Over the past six months, a progressively intricate malicious campaign has come to light, which has been surreptitiously placing info-stealing packages on open-source platforms, amassing approximately 75,000 downloads.
Analysts from Checkmarx’s Supply Chain Security team have been closely monitoring this campaign since early April, uncovering a total of 272 packages designed to pilfer sensitive data from targeted systems.
This attack has demonstrated considerable evolution since its initial identification, with the authors of these packages continually enhancing their obfuscation layers and deploying techniques to avoid detection.
The researchers note that they started observing this pattern “within the Python ecosystem beginning in early April 2023.”
For instance, one revealing aspect is the behavior of the “_init_py” file, which only activates after verifying that it is operating on a target system and not within a virtualized environment, a characteristic often indicative of a malware analysis host.
Moreover, this malware exhibits the ability to capture screenshots and filch specific files from the compromised system, including those from directories such as Desktop, Pictures, Documents, Music, Videos, and Downloads.

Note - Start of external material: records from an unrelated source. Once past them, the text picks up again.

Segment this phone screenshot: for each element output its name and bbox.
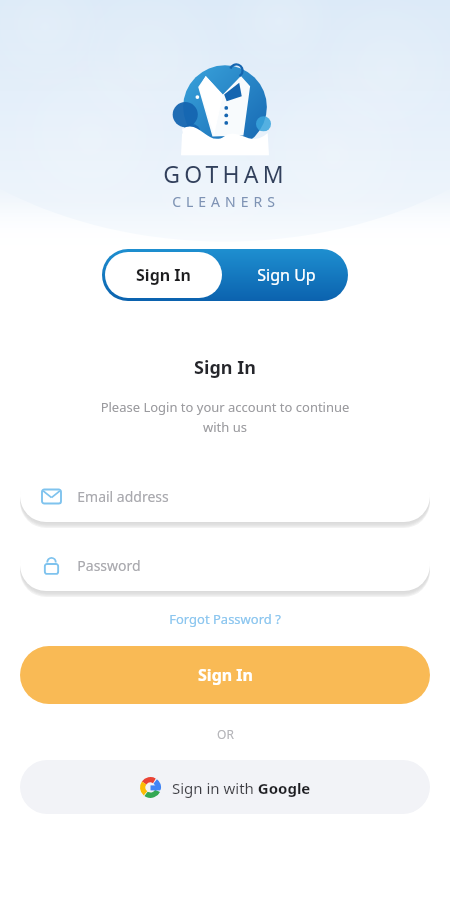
staticText: CLEANERS xyxy=(172,192,280,211)
button[interactable]: Sign In xyxy=(105,252,222,298)
staticText: Sign Up xyxy=(257,264,316,286)
button[interactable]: Forgot Password ? xyxy=(161,606,289,632)
staticText: Password xyxy=(77,556,141,575)
button[interactable]: Password xyxy=(20,539,430,591)
staticText: Email address xyxy=(77,487,169,506)
staticText: Sign In xyxy=(194,355,256,380)
staticText: Please Login to your account to continue… xyxy=(60,398,390,436)
staticText: Sign in with Google xyxy=(172,778,311,798)
button[interactable]: Sign Up xyxy=(225,249,348,301)
staticText: Forgot Password ? xyxy=(169,610,281,628)
button[interactable]: Sign In xyxy=(20,646,430,704)
staticText: GOTHAM xyxy=(163,158,288,189)
button[interactable]: Sign in with Google xyxy=(20,760,430,814)
staticText: OR xyxy=(217,726,234,742)
staticText: Sign In xyxy=(136,264,191,286)
button[interactable]: Email address xyxy=(20,470,430,522)
staticText: Sign In xyxy=(198,664,253,686)
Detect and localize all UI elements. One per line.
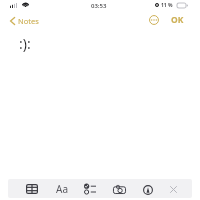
button[interactable]: Close xyxy=(166,182,181,197)
button[interactable]: OK xyxy=(171,14,184,26)
button[interactable]: Notes xyxy=(10,15,39,27)
button[interactable]: Insert table xyxy=(22,180,42,198)
staticText: Notes xyxy=(18,16,39,26)
staticText: 11 % xyxy=(161,2,173,9)
button[interactable]: Aa xyxy=(51,181,73,196)
button[interactable]: More options xyxy=(149,15,159,25)
button[interactable]: Markup xyxy=(139,181,157,199)
button[interactable]: Camera xyxy=(109,181,130,198)
button[interactable]: Checklist xyxy=(80,180,100,198)
staticText: Aa xyxy=(56,182,68,196)
staticText: 03:53 xyxy=(91,2,107,10)
staticText: OK xyxy=(171,14,184,26)
button[interactable]: :): xyxy=(0,30,200,178)
staticText: :): xyxy=(19,34,31,53)
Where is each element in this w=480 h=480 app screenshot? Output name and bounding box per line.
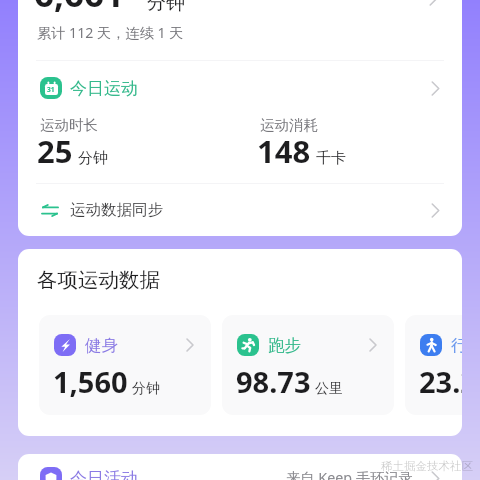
- button[interactable]: 31: [18, 67, 462, 109]
- staticText: 25: [37, 130, 73, 172]
- staticText: 来自 Keep 手环记录: [286, 468, 413, 480]
- staticText: 健身: [85, 335, 118, 356]
- staticText: 23.21: [419, 362, 462, 401]
- staticText: 6,661: [34, 0, 125, 18]
- staticText: 分钟: [78, 149, 108, 168]
- staticText: 运动时长: [40, 116, 98, 134]
- staticText: 今日活动: [70, 468, 138, 480]
- staticText: 行走: [451, 335, 462, 356]
- staticText: 31: [47, 85, 55, 94]
- button[interactable]: More: [423, 0, 443, 6]
- staticText: 1,560: [53, 362, 128, 401]
- staticText: 今日运动: [70, 78, 138, 99]
- staticText: 累计 112 天，连续 1 天: [37, 23, 184, 42]
- staticText: 公里: [315, 380, 343, 398]
- staticText: 运动消耗: [260, 116, 318, 134]
- button[interactable]: 行走: [405, 315, 462, 415]
- staticText: 98.73: [236, 362, 311, 401]
- button[interactable]: 健身: [39, 315, 211, 415]
- button[interactable]: 跑步: [222, 315, 394, 415]
- staticText: 运动数据同步: [70, 200, 163, 220]
- staticText: 跑步: [268, 335, 301, 356]
- staticText: 千卡: [316, 149, 346, 168]
- button[interactable]: 今日活动: [18, 457, 462, 480]
- staticText: 稀土掘金技术社区: [381, 459, 473, 473]
- staticText: 148: [257, 130, 311, 172]
- staticText: 分钟: [132, 380, 160, 398]
- button[interactable]: 运动数据同步: [18, 184, 462, 236]
- staticText: 各项运动数据: [37, 267, 160, 293]
- staticText: 分钟: [147, 0, 185, 15]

Continuously monitoring the victim’s clipboard for cryptocurrency addresses, the malware then replaces them with the attacker’s address, effectively diverting payments to wallets under their control.
Estimations by the analysts suggest that this campaign has directly siphoned off approximately $100,000 in cryptocurrency.
This discovery serves as a stark reminder that open-source communities and developer ecosystems remain vulnerable to supply chain attacks. Threat actors routinely upload malicious packages to widely utilized repositories and version control systems, including GitHub and package registries such as PyPi and NPM.
To safeguard against such threats, users are strongly urged to exercise caution, thoroughly scrutinizing the projects and package publishers they trust, and maintaining vigilance against typosquatting package names.